Монитор засветился ярко и контрастно. Пораженный догадкой, я щелкнул выключателем. Комнату залило нестерпимое сияние. «Сорок ватт вкрутишь — уже буржуйкой обзывают», — вспомнил я бабушкин рассказ. Торопливо задернул шторы.
Да, я люблю Тигру. И хочу, чтобы она осталась здесь. И понимаю, что когда ей опять захочется «нового и сумасшедшего», то я снова ничего не смогу сделать. Пусть!
В прихожей протяжно зазвенел звонок. Я бросил взгляд на часы — половина второго ночи. Скрипнула кровать, и на пороге появилась Тигра. Она спросонья щурилась на свет.
«За-за-зу-за!!!» — надрывался звонок.
— Что это, Саушка? — спросила она.
Я не ответил. Едва попадая в клавиши, влез в почту и создал новое сообщение. Если нам сейчас обрубят телефонную линию, тогда все, мелькнула мысль. Не долго думая, я выбрал рассылку всем адресатам. Здесь были и школьные, и институтские друзья — каждый из них разберется в Дрюхиных записях не хуже меня. Тигра встала за спиной, и положив руки мне на плечи, молча смотрела, что я делаю.
Звонок скрежетал снова и снова, как циркулярная пила.
Вытянув из архива файлы, я прицепил их к письму. Указательный палец завис над клавишей ввода. Одно движение, и мир никогда уже не будет таким, как сейчас. Кто я такой, чтобы решать за всех — в попытке спасти собственную шкуру? Может быть, «субъективный фактор» — это последний шанс разглядеть, наконец, то главное, ради чего мы существуем? И, дав людям новую лампу, я снова отвлеку их от поисков света, скрытого в нас самих?..
Тигра перегнулась через меня и моим пальцем нажала ввод. Я закрыл глаза.
— Дрюшка сделал бы так же, — прошептала она у меня над ухом. — Я уверена.
Я прижал ее голову к своей щеке.
«Сообщение отправлено».
— Звонят, — сказала Тигра.
В железной двери тамбура глазка не было. Глубоко вдохнув, как перед прыжком в воду, я оттянул тугую защелку. Из темноты лифтовой площадки ко мне шагнул смутно знакомый небритый мужик в потертой косухе из кожзама и обтрепанных трениках.

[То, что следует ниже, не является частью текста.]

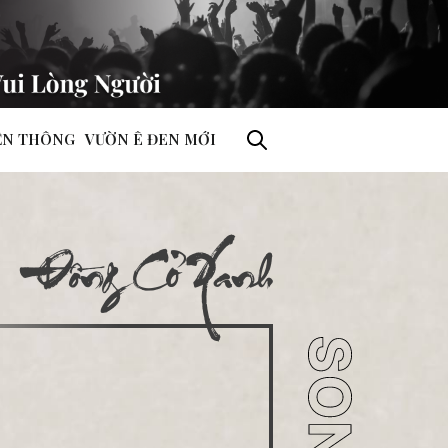
ỀN THÔNG
VƯỜN Ê ĐEN MỚI
Đồng Cỏ Xanh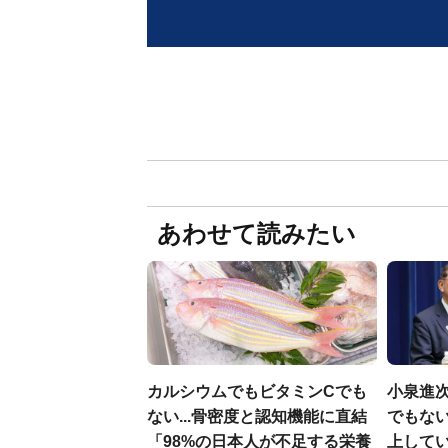
あわせて読みたい
カルシウムでもビタミンCでも
小泉進
ない...骨密度と認知機能に直結
でもない
「98%の日本人が不足する栄養
上して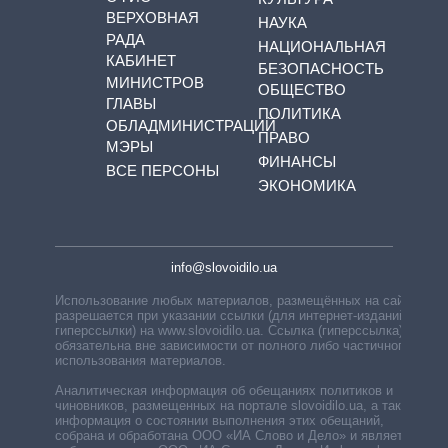
ВЕРХОВНАЯ
НАУКА
РАДА
НАЦИОНАЛЬНАЯ
КАБИНЕТ
БЕЗОПАСНОСТЬ
МИНИСТРОВ
ОБЩЕСТВО
ГЛАВЫ
ПОЛИТИКА
ОБЛАДМИНИСТРАЦИЙ
ПРАВО
МЭРЫ
ФИНАНСЫ
ВСЕ ПЕРСОНЫ
ЭКОНОМИКА
info@slovoidilo.ua
Использование любых материалов, размещённых на сайте,
разрешается при указании ссылки (для интернет-изданий —
гиперссылки) на www.slovoidilo.ua. Ссылка (гиперссылка)
обязательна вне зависимости от полного либо частичного
использования материалов.
Аналитическая информация об обещаниях политиков и
чиновников, размещенных на портале slovoidilo.ua, а также
информация о состоянии выполнения этих обещаний,
собрана и обработана ООО «ИА Слово и Дело» и является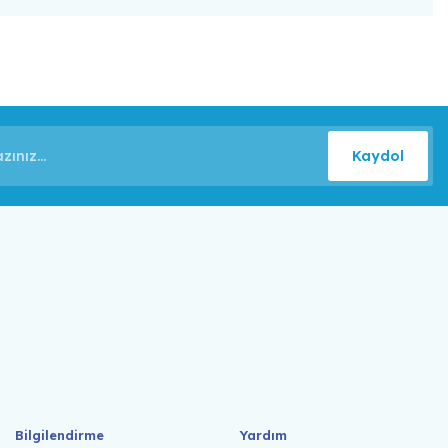
Kaydol
Bilgilendirme
Yardım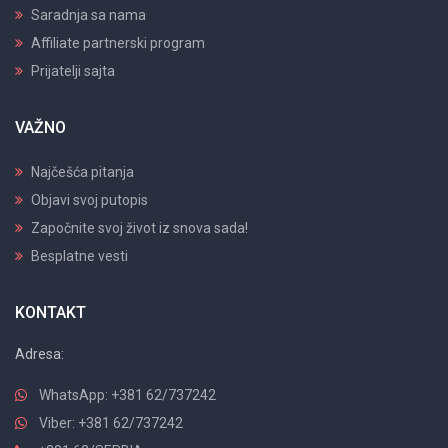
Saradnja sa nama
Affiliate partnerski program
Prijatelji sajta
VAŽNO
Najčešća pitanja
Objavi svoj putopis
Započnite svoj život iz snova sada!
Besplatne vesti
KONTAKT
Adresa:
WhatsApp: +381 62/737242
Viber: +381 62/737242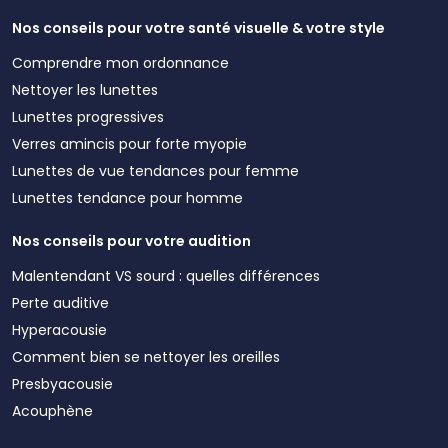
Nos conseils pour votre santé visuelle & votre style
Comprendre mon ordonnance
Nettoyer les lunettes
Lunettes progressives
Verres amincis pour forte myopie
Lunettes de vue tendances pour femme
Lunettes tendance pour homme
Nos conseils pour votre audition
Malentendant VS sourd : quelles différences
Perte auditive
Hyperacousie
Comment bien se nettoyer les oreilles
Presbyacousie
Acouphène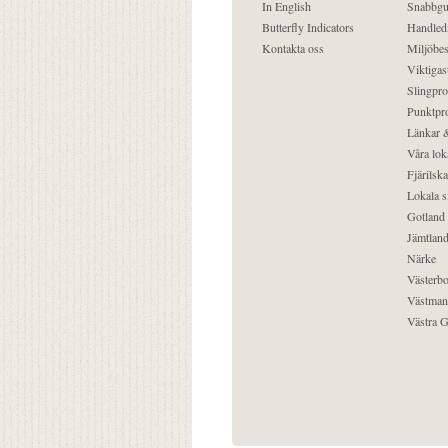
In English
Snabbgu
Butterfly Indicators
Handled
Kontakta oss
Miljöbes
Viktigast
Slingpro
Punktpro
Länkar &
Våra lok
Fjärilska
Lokala s
Gotland
Jämtlan
Närke
Västerbo
Västman
Västra G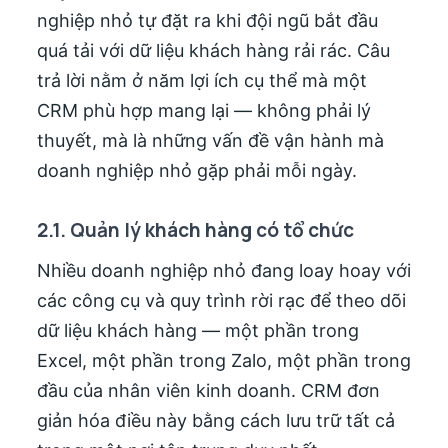
nghiệp nhỏ tự đặt ra khi đội ngũ bắt đầu
quá tải với dữ liệu khách hàng rải rác. Câu
trả lời nằm ở năm lợi ích cụ thể mà một
CRM phù hợp mang lại — không phải lý
thuyết, mà là những vấn đề vận hành mà
doanh nghiệp nhỏ gặp phải mỗi ngày.
2.1. Quản lý khách hàng có tổ chức
Nhiều doanh nghiệp nhỏ đang loay hoay với
các công cụ và quy trình rời rạc để theo dõi
dữ liệu khách hàng — một phần trong
Excel, một phần trong Zalo, một phần trong
đầu của nhân viên kinh doanh. CRM đơn
giản hóa điều này bằng cách lưu trữ tất cả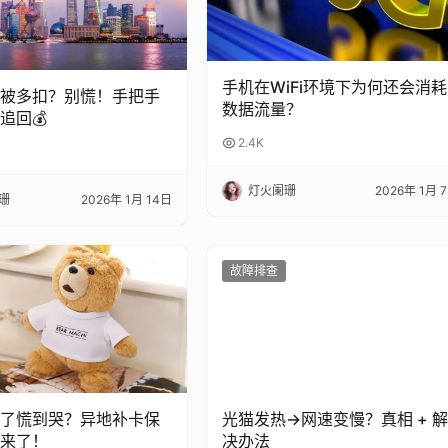
手机在WiFi环境下为何还会消耗
总被多扣？别慌！手把手
数据流量？
追回💰
2.4K
灯火阑珊
2026年 1月 
珊
2026年 1月 14日
故障排查
了慌到哭？异地补卡保
光猫发热→网速变慢？真相 + 
来了！
决办法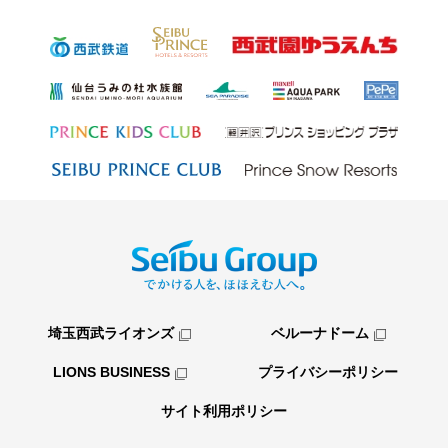
埼玉西武ライオンズ
ベルーナドーム
LIONS BUSINESS
プライバシーポリシー
サイト利用ポリシー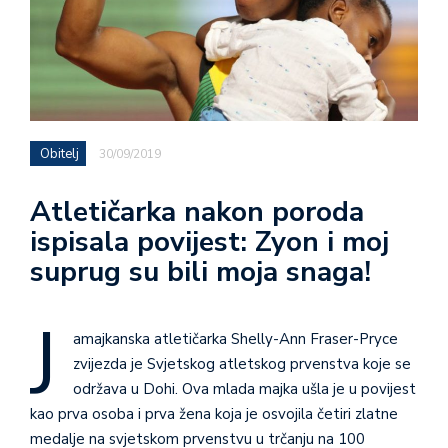
Obitelj
30/09/2019
Atletičarka nakon poroda
ispisala povijest: Zyon i moj
suprug su bili moja snaga!
J
amajkanska atletičarka Shelly-Ann Fraser-Pryce
zvijezda je Svjetskog atletskog prvenstva koje se
održava u Dohi. Ova mlada majka ušla je u povijest
kao prva osoba i prva žena koja je osvojila četiri zlatne
medalje na svjetskom prvenstvu u trčanju na 100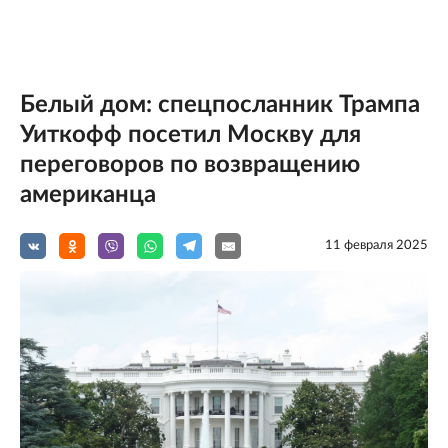
Белый дом: спецпосланник Трампа
Уиткофф посетил Москву для
переговоров по возвращению
американца
11 февраля 2025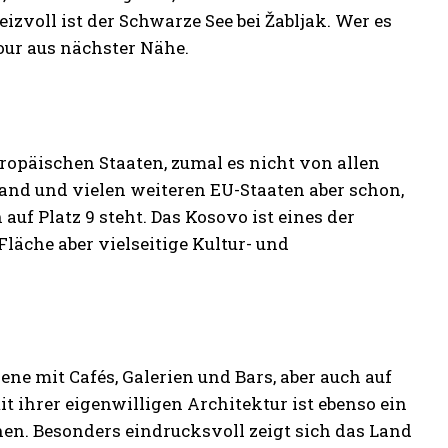
zvoll ist der Schwarze See bei Žabljak. Wer es
our aus nächster Nähe.
uropäischen Staaten, zumal es nicht von allen
and und vielen weiteren EU-Staaten aber schon,
uf Platz 9 steht. Das Kosovo ist eines der
läche aber vielseitige Kultur- und
zene mit Cafés, Galerien und Bars, aber auch auf
t ihrer eigenwilligen Architektur ist ebenso ein
en. Besonders eindrucksvoll zeigt sich das Land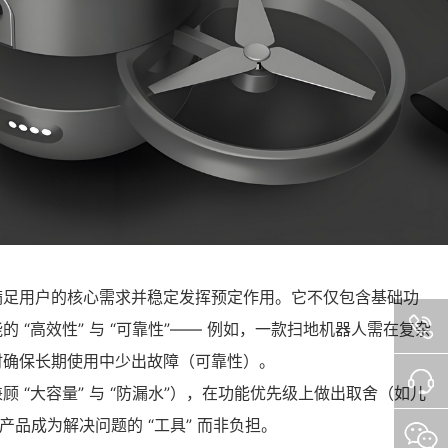
满足用户的核心需求并稳定发挥预定作用。它不仅包含基础功
“高效性” 与 “可靠性”—— 例如，一款扫地机器人需在复杂
时确保长期使用中少出故障（可靠性）。
028-
 “大容量” 与 “防漏水”），在功能优先级上做出取舍（如儿
让产品成为解决问题的 “工具” 而非负担。
8425121
在线沟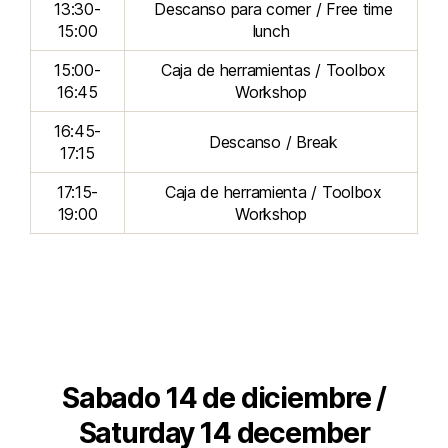
13:30-
Descanso para comer / Free time
15:00
lunch
15:00-
Caja de herramientas / Toolbox
16:45
Workshop
16:45-
Descanso / Break
17:15
17:15-
Caja de herramienta / Toolbox
19:00
Workshop
Sabado 14 de diciembre /
Saturday 14 december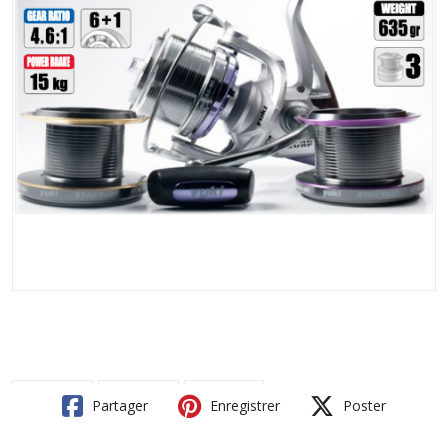
Partager
Enregistrer
Poster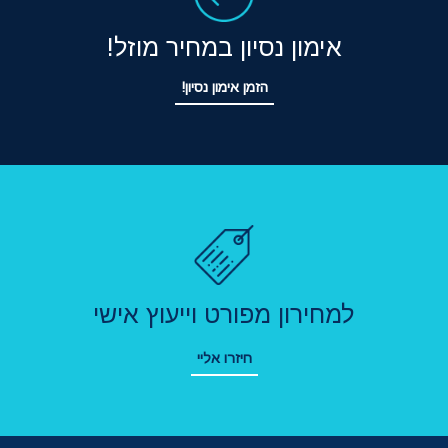
אימון נסיון במחיר מוזל!
הזמן אימון נסיון!
למחירון מפורט וייעוץ אישי
חיזרו אליי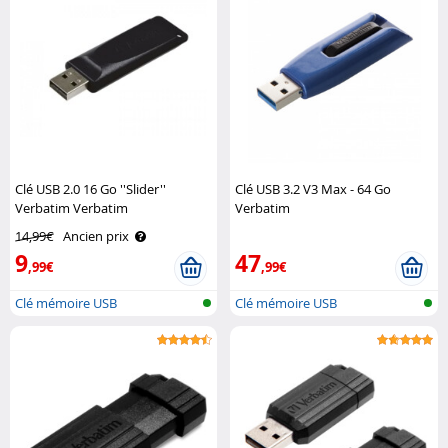
Clé USB 2.0 16 Go ''Slider''
Clé USB 3.2 V3 Max - 64 Go
Verbatim Verbatim
Verbatim
14,99€
Ancien prix
9
47
,99€
,99€
Clé mémoire USB
Clé mémoire USB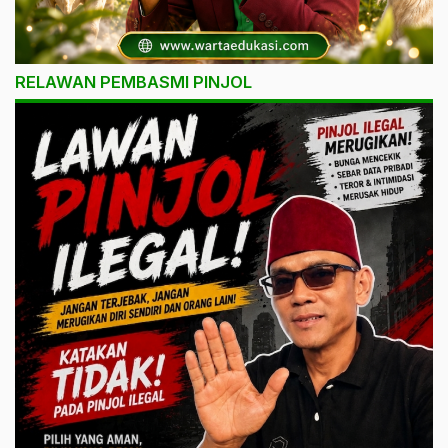
RELAWAN PEMBASMI PINJOL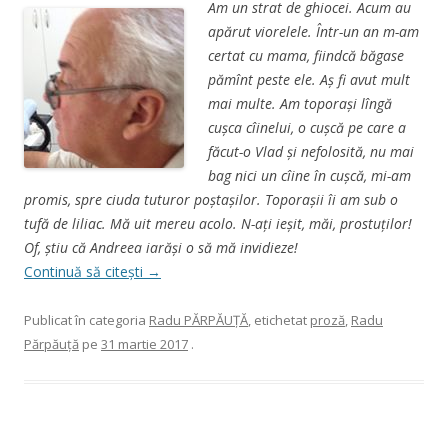
Am un strat de ghiocei. Acum au
apărut viorelele. Într-un an m-am
certat cu mama, fiindcă băgase
pămînt peste ele. Aș fi avut mult
mai multe. Am toporași lîngă
cușca cîinelui, o cușcă pe care a
făcut-o Vlad și nefolosită, nu mai
bag nici un cîine în cușcă, mi-am
promis, spre ciuda tuturor poștașilor. Toporașii îi am sub o
tufă de liliac. Mă uit mereu acolo. N-ați ieșit, măi, prostuților!
Of, știu că Andreea iarăși o să mă invidieze!
Continuă să citești
→
Publicat în categoria
Radu PĂRPĂUŢĂ
, etichetat
proză
,
Radu
Părpăuţă
pe
31 martie 2017
.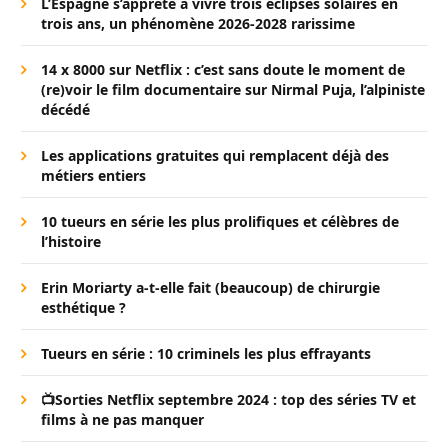
L’Espagne s’apprête à vivre trois éclipses solaires en
trois ans, un phénomène 2026-2028 rarissime
14 x 8000 sur Netflix : c’est sans doute le moment de
(re)voir le film documentaire sur Nirmal Puja, l’alpiniste
décédé
Les applications gratuites qui remplacent déjà des
métiers entiers
10 tueurs en série les plus prolifiques et célèbres de
l’histoire
Erin Moriarty a-t-elle fait (beaucoup) de chirurgie
esthétique ?
Tueurs en série : 10 criminels les plus effrayants
📺Sorties Netflix septembre 2024 : top des séries TV et
films à ne pas manquer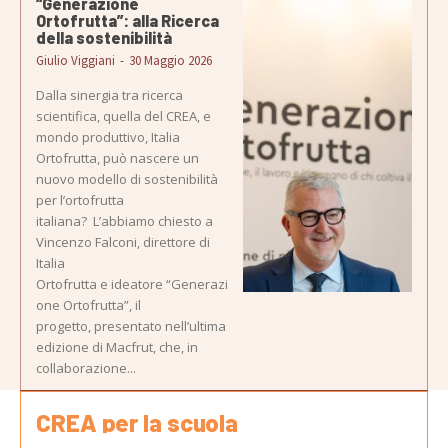
“Generazione
Ortofrutta”: alla Ricerca
della sostenibilità
Giulio Viggiani
-
30 Maggio 2026
Dalla sinergia tra ricerca
scientifica, quella del CREA, e
mondo produttivo, Italia
Ortofrutta, può nascere un
nuovo modello di sostenibilità
per l’ortofrutta
italiana? L’abbiamo chiesto a
Vincenzo Falconi, direttore di
Italia
Ortofrutta e ideatore “Generazi
one Ortofrutta”, il
progetto, presentato nell’ultima
edizione di Macfrut, che, in
collaborazione...
CREA per la scuola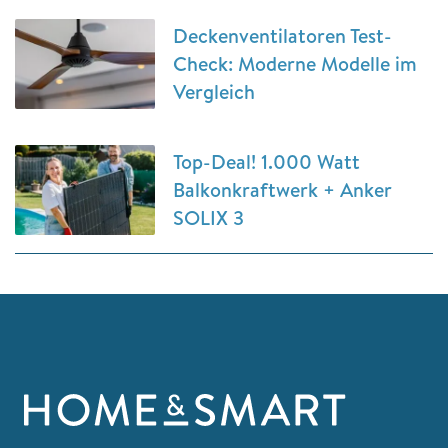
Deckenventilatoren Test-
Check: Moderne Modelle im
Vergleich
Top-Deal! 1.000 Watt
Balkonkraftwerk + Anker
SOLIX 3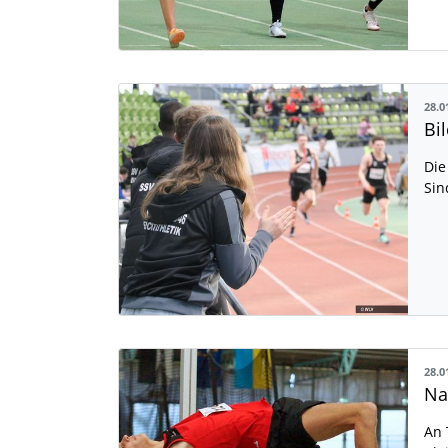
28.0
Bi
Die
Sin
28.0
An 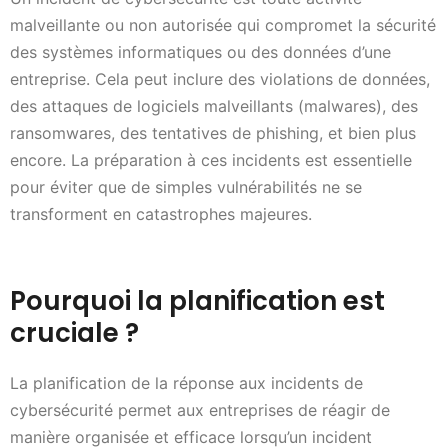
malveillante ou non autorisée qui compromet la sécurité
des systèmes informatiques ou des données d’une
entreprise. Cela peut inclure des violations de données,
des attaques de logiciels malveillants (malwares), des
ransomwares, des tentatives de phishing, et bien plus
encore. La préparation à ces incidents est essentielle
pour éviter que de simples vulnérabilités ne se
transforment en catastrophes majeures.
Pourquoi la planification est
cruciale ?
La planification de la réponse aux incidents de
cybersécurité permet aux entreprises de réagir de
manière organisée et efficace lorsqu’un incident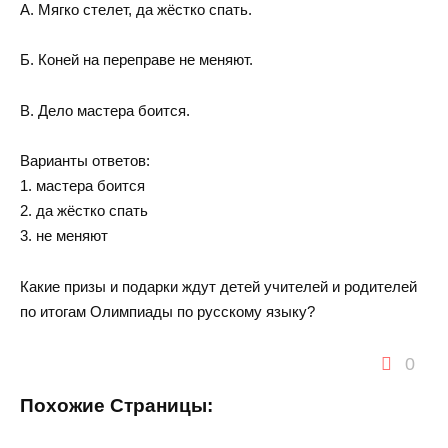
А. Мягко стелет, да жёстко спать.
Б. Коней на переправе не меняют.
В. Дело мастера боится.
Варианты ответов:
1. мастера боится
2. да жёстко спать
3. не меняют
Какие призы и подарки ждут детей учителей и родителей
по итогам Олимпиады по русскому языку?
0
Похожие Страницы: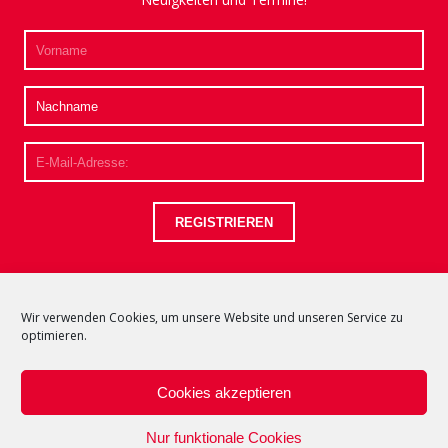
Wir verwenden Cookies, um unsere Website und unseren Service zu
optimieren.
Cookies akzeptieren
Nur funktionale Cookies
© 2025 Heinrich-Schütz-Ensemble Vornbach e.V.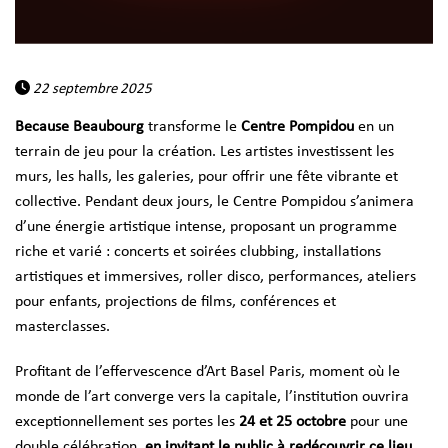
22 septembre 2025
Because Beaubourg
transforme le
Centre Pompidou
en un
terrain de jeu pour la création. Les artistes investissent les
murs, les halls, les galeries, pour offrir une fête vibrante et
collective. Pendant deux jours, le Centre Pompidou s’animera
d’une énergie artistique intense, proposant un programme
riche et varié : concerts et soirées clubbing, installations
artistiques et immersives, roller disco, performances, ateliers
pour enfants, projections de films, conférences et
masterclasses.
Profitant de l’effervescence d’Art Basel Paris, moment où le
monde de l’art converge vers la capitale, l’institution ouvrira
exceptionnellement ses portes les
24 et 25 octobre
pour une
double célébration,
en invitant le public à redécouvrir ce lieu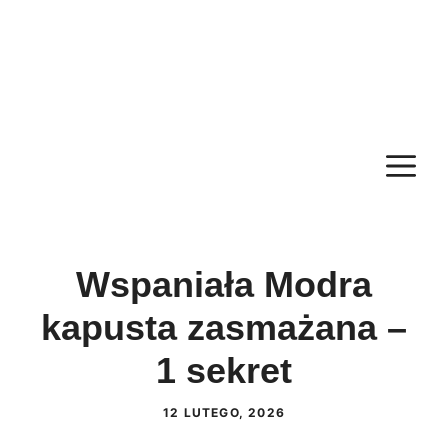
M
Wspaniała Modra
kapusta zasmażana –
1 sekret
12 LUTEGO, 2026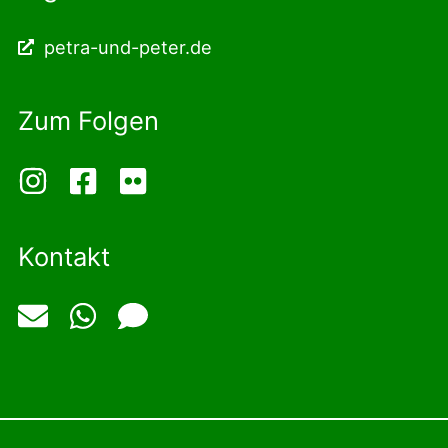
petra-und-peter.de
Zum Folgen
Kontakt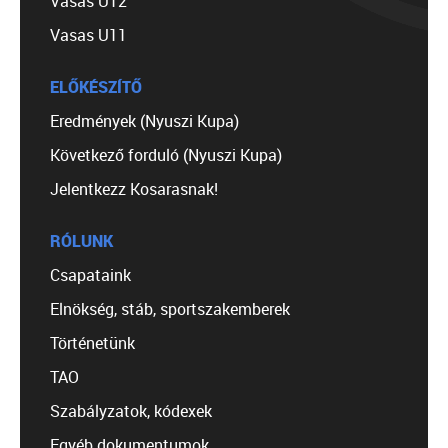
Vasas U12
Vasas U11
ELŐKÉSZÍTŐ
Eredmények (Nyuszi Kupa)
Következő forduló (Nyuszi Kupa)
Jelentkezz Kosarasnak!
RÓLUNK
Csapataink
Elnökség, stáb, sportszakemberek
Történetünk
TAO
Szabályzatok, kódexek
Egyéb dokumentumok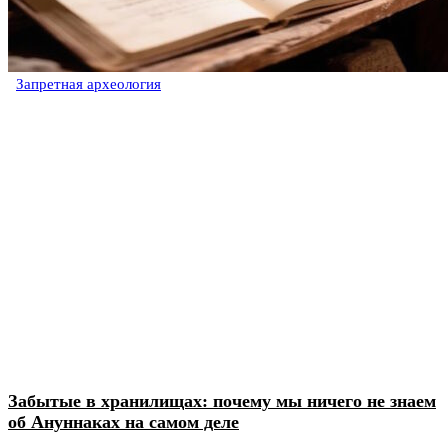
Запретная археология
Забытые в хранилищах: почему мы ничего не знаем
об Ануннаках на самом деле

— Да сколько ж можно?! — возопил он. — Что у тебя со звонком? Мы ж только ремонт закончили! В ванной — потоп! На кухне — НиаХара!
Я, наконец, узнал своего соседа снизу. Он размахивал руками, показывая, как низвергаются воды с новых подвесных потолков, и тер пальцы перед моим носом, перечисляя цены на стройматериалы.
— Я ж и на улицу сбегал, по окнам гляжу — тут гулянка на полную, светом хоть площадь мости. А дверь, значит, тяжело открыть! У тебя вообще совесть есть?
— Совесть? — машинально переспросил я.
И совершенно по-Тигриному пожал плечами.
Гип-гип
Называть ее по имени у Лекса получалось только в постели. В другой обстановке странное имя Кара просто не ложилось на язык. Не только на работе, но и на пороге его дома, и за сумрачным столом в неровном свете праздничных свечей, и даже в просторном халате на голое тело, выходя из душа, она оставалась неприступной ледяной Дэйзи, снисходительной королевой, отстраненной свидетельницей его вожделения.
Почему не Карина, спрашивал Лекс, погружая растопыренные пальцы в ее огненную шевелюру. Так славно и романтично! Потому что «Карина» значит «миленькая», отвечала она. Какая ж я тебе «миленькая»? Очень даже, зловещим шепотом возражал он, опрокидывая ее на себя, скользя лицом по бархатному телу, жадно притягивая, вжимая ее в себя. Каррр… Не каркай, дурачок! Она пыталась вывернуться, и никогда не получалось. Втыкая ему в спину длинные острые ногти, прижимаясь губами к его лысине, расширявшей лоб почти до затылка, она пробовала на вкус имя «Лёша», но всегда не хватало дыхания, выходило то смешное «Лё», мячиком отскакивающее от стен, то протяжное «Лю», когда он оказывался совсем близко.
Ради этого «Лю-у-у» Лекс готов был разбиться в лепешку. Других очевидных поводов он в их романе углядеть не мог. Вместе и не вместе. Пряча то, о чем хотелось прокричать на весь свет. Игра по ее правилам одновременно будоражила и тяготила.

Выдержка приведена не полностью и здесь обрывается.